Each line below with the word "coupes" needs to be copied.

» SUPPLIED DATA
---

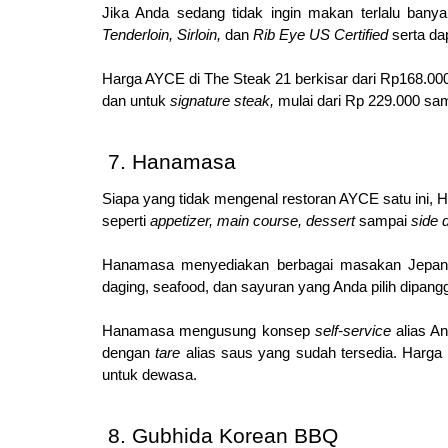
Jika Anda sedang tidak ingin makan terlalu ban
Tenderloin, Sirloin, 
dan 
Rib Eye US Certified 
serta da
Harga AYCE di The Steak 21 berkisar dari Rp168.000
dan untuk 
signature steak, 
mulai dari Rp 229.000 sa
Hanamasa
Siapa yang tidak mengenal restoran AYCE satu ini,
seperti 
appetizer, main course, dessert 
sampai 
side 
Hanamasa menyediakan berbagai masakan Jepang
daging, seafood, dan sayuran yang Anda pilih dipa
Hanamasa mengusung konsep 
self-service 
alias A
dengan 
tare 
alias saus yang sudah tersedia. Harga
untuk dewasa.
Gubhida Korean BBQ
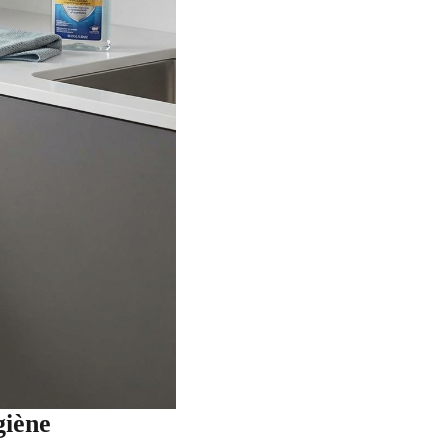
giène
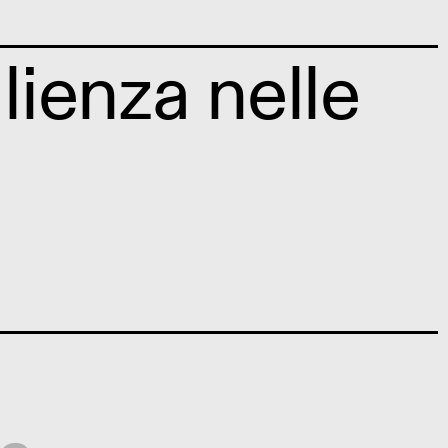
lienza nelle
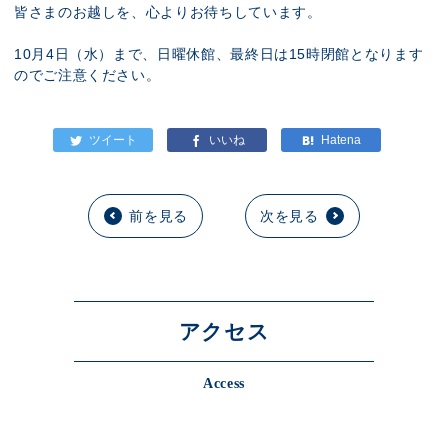
皆さまのお越しを、心よりお待ちしています。
10月4日（水）まで、日曜休館、最終日は15時閉館となります
のでご注意ください。
前を見る
次を見る
アクセス
Access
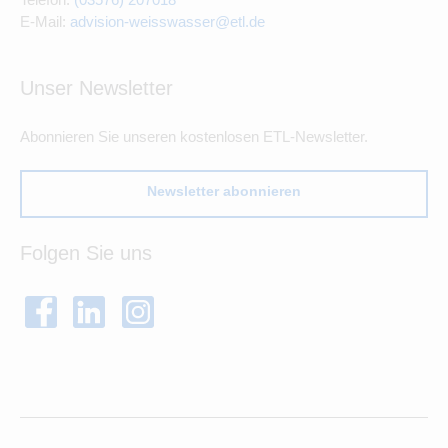
E-Mail:
advision-weisswasser@etl.de
Unser Newsletter
Abonnieren Sie unseren kostenlosen ETL-Newsletter.
Newsletter abonnieren
Folgen Sie uns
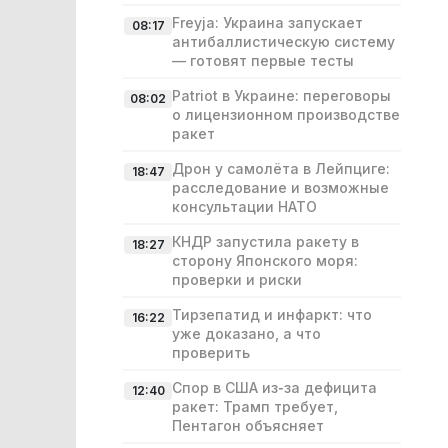
Freyja: Украина запускает
08:17
антибаллистическую систему
— готовят первые тесты
Patriot в Украине: переговоры
08:02
о лицензионном производстве
ракет
Дрон у самолёта в Лейпциге:
18:47
расследование и возможные
консультации НАТО
КНДР запустила ракету в
18:27
сторону Японского моря:
проверки и риски
Тирзепатид и инфаркт: что
16:22
уже доказано, а что
проверить
Спор в США из‑за дефицита
12:40
ракет: Трамп требует,
Пентагон объясняет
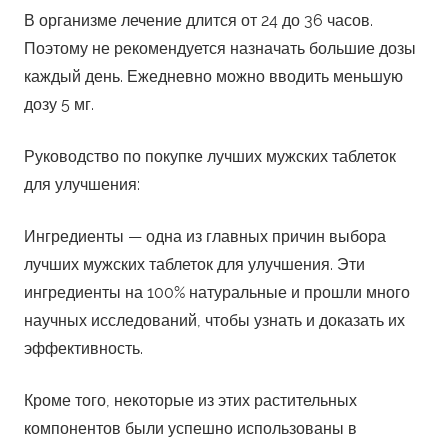
В организме лечение длится от 24 до 36 часов.
Поэтому не рекомендуется назначать большие дозы
каждый день. Ежедневно можно вводить меньшую
дозу 5 мг.
Руководство по покупке лучших мужских таблеток
для улучшения:
Ингредиенты — одна из главных причин выбора
лучших мужских таблеток для улучшения. Эти
ингредиенты на 100% натуральные и прошли много
научных исследований, чтобы узнать и доказать их
эффективность.
Кроме того, некоторые из этих растительных
компонентов были успешно использованы в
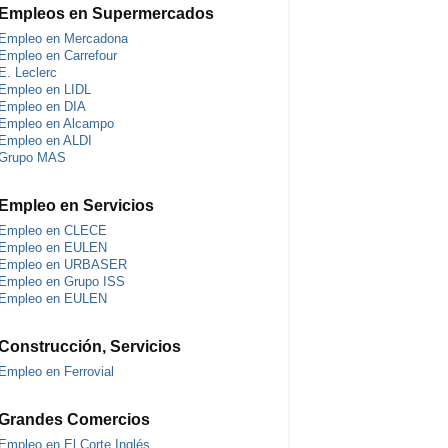
Empleos en Supermercados
Empleo en Mercadona
Empleo en Carrefour
E. Leclerc
Empleo en LIDL
Empleo en DIA
Empleo en Alcampo
Empleo en ALDI
Grupo MAS
Empleo en Servicios
Empleo en CLECE
Empleo en EULEN
Empleo en URBASER
Empleo en Grupo ISS
Empleo en EULEN
Construcción, Servicios
Empleo en Ferrovial
Grandes Comercios
Empleo en El Corte Inglés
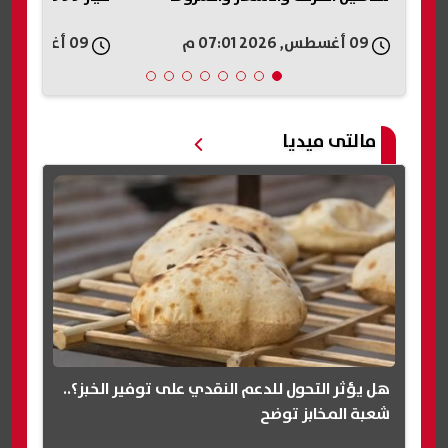
الإلكتروني
09 أغسطس, 2026 06:58 م
09 أغسطس, 2026 06:55 م
مالتى ميديا
هل يؤثر التحول للدعم النقدي على توفير الخبز؟..
شعبة المخابز توضح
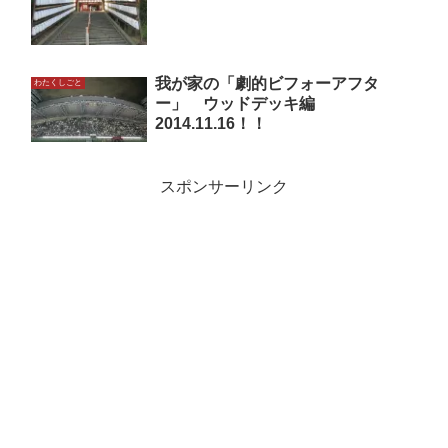
我が家の「劇的ビフォーアフタ
わたくしごと
ー」 ウッドデッキ編
2014.11.16！！
スポンサーリンク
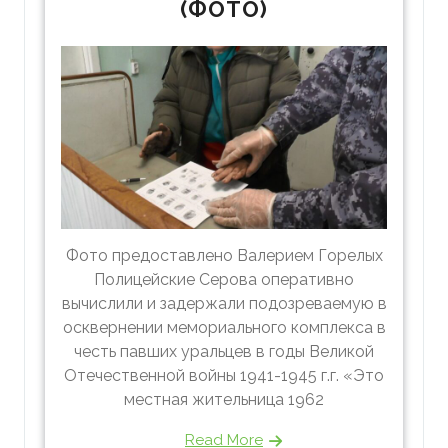
(ФОТО)
Фото предоставлено Валерием Горелых
Полицейские Серова оперативно
вычислили и задержали подозреваемую в
осквернении мемориального комплекса в
честь павших уральцев в годы Великой
Отечественной войны 1941-1945 г.г. «Это
местная жительница 1962
Read More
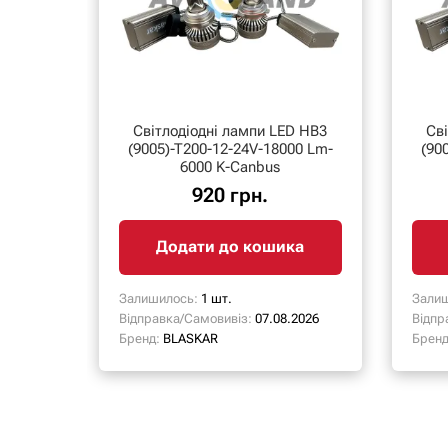
Світлодіодні лампи LED HB3
Св
(9005)-T200-12-24V-18000 Lm-
(90
6000 K-Canbus
920 грн.
Додати до кошика
Залишилось:
1 шт.
Залиш
Відправка/Самовивіз:
07.08.2026
Відпр
Бренд:
BLASKAR
Бренд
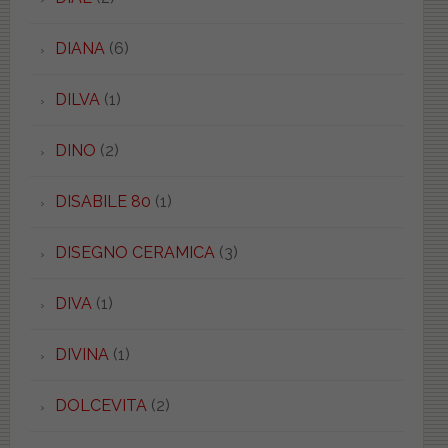
DIANA
(6)
DILVA
(1)
DINO
(2)
DISABILE 80
(1)
DISEGNO CERAMICA
(3)
DIVA
(1)
DIVINA
(1)
DOLCEVITA
(2)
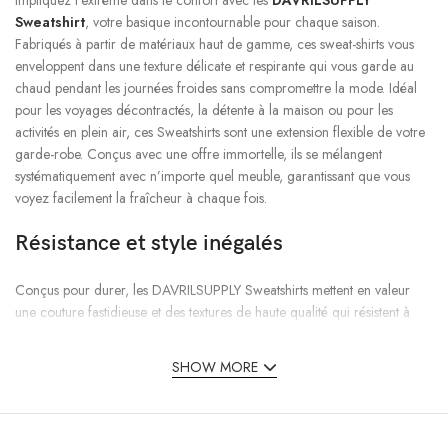
Impliquez l’extrême dans le confort avec les
DAVRILSUPPLY
Sweatshirt
, votre basique incontournable pour chaque saison.
Fabriqués à partir de matériaux haut de gamme, ces sweat-shirts vous
enveloppent dans une texture délicate et respirante qui vous garde au
chaud pendant les journées froides sans compromettre la mode. Idéal
pour les voyages décontractés, la détente à la maison ou pour les
activités en plein air, ces Sweatshirts sont une extension flexible de votre
garde-robe. Conçus avec une offre immortelle, ils se mélangent
systématiquement avec n’importe quel meuble, garantissant que vous
voyez facilement la fraîcheur à chaque fois.
Résistance et style inégalés
Conçus pour durer, les DAVRILSUPPLY Sweatshirts mettent en valeur
une couture fastidieuse et des textures de haute qualité qui résistent à
l’usure et aux lavages répétés. Que vous alliez au centre d’exercice, que
vous alliez au cours ou que vous vous détendiez avec des compagnons,
SHOW MORE
ces sweat-shirts conservent leur forme, leur couleur et leur qualité
délicate au fil du temps. Leurs coupes avant-gardistes et leurs plans
intelligents répondent à différents goûts, annonçant tout, des cols ronds
classiques aux coupes en vogue plus grandes que la moyenne.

---

» TASK OUTPUT
délicate au fil du temps. Leurs coupes avant-gardistes et leurs plans
classiques aux coupes en vogue plus grandes que la moyenne.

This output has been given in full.